Nothing going on in my life. Suffering from Artist's Depression, or it could just be 'David Depression', or 'Family Depression'. Hard to tell sometimes.
I took a high energy yoga class today, too. I just wasn't into it much. Didn't feel like it.
I just took a little nap, while listening to a Biology lecture. That was nice.
I attempted a blog before the nap, but didn't want to burden anybody reading the blog with my depression thoughts.
I ate keische today. I don't know how to spell it. I just tried to find it in the dictionary. No luck.
I am starting to feel better after painting a little.
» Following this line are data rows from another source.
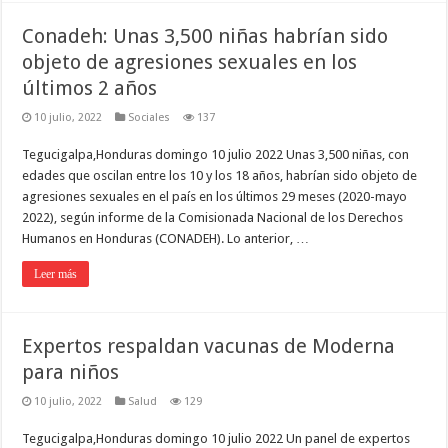
Conadeh: Unas 3,500 niñas habrían sido
objeto de agresiones sexuales en los
últimos 2 años
10 julio, 2022
Sociales
137
Tegucigalpa,Honduras domingo 10 julio 2022 Unas 3,500 niñas, con
edades que oscilan entre los 10 y los 18 años, habrían sido objeto de
agresiones sexuales en el país en los últimos 29 meses (2020-mayo
2022), según informe de la Comisionada Nacional de los Derechos
Humanos en Honduras (CONADEH). Lo anterior, …
Leer más
Expertos respaldan vacunas de Moderna
para niños
10 julio, 2022
Salud
129
Tegucigalpa,Honduras domingo 10 julio 2022 Un panel de expertos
My brother was a little down yesterday, so I cheered him up, but I feel blue today. No explanation for this. Could be for feeling this way today is I've been coasting on savings for some time, and I have to gear up to make some money. Then it is a battle with self-esteem issues, and trying to feel good about yourself, and just hoping that someone responds to my artwork, or what I do on Facebook, and youtube, it makes me feel good. Any kind of reaction, even if they hate my stuff, that would be better than the constant apathy towards me and my work. Maybe it's my own damn fault for being too much of a dick all the time to people. I can't explain how I am or how I act or behave sometimes. I often feel like I'm the musical equivalent of a hurdy-gurdy box. Maybe I should learn to play something. It can't be that hard, with practice.
A musical instrument might make me happy, who knows? I have plenty of guitars around here, don't know what my problem is. I just feel happy with the painting.
My body needs liquid. I feel like eating a salad, or some fruits and vegetables.
I want to watch cartoons, but I am happy learning about algae from the biology lecture.
No one to talk to right now. Have to wait for people to get home from school or work. Most people don't get to do what they want every day, all day long. I'd like to keep doing this, but I guess I could use some funding.
I have to try something to keep this all going.
I'll feel better in a little while. Just happens sometimes. We'll see how it goes.
Everyone gets the blues sometimes. It's a part of life. The challenge is to pull yourself out of it a.s.a.p. and to fight it.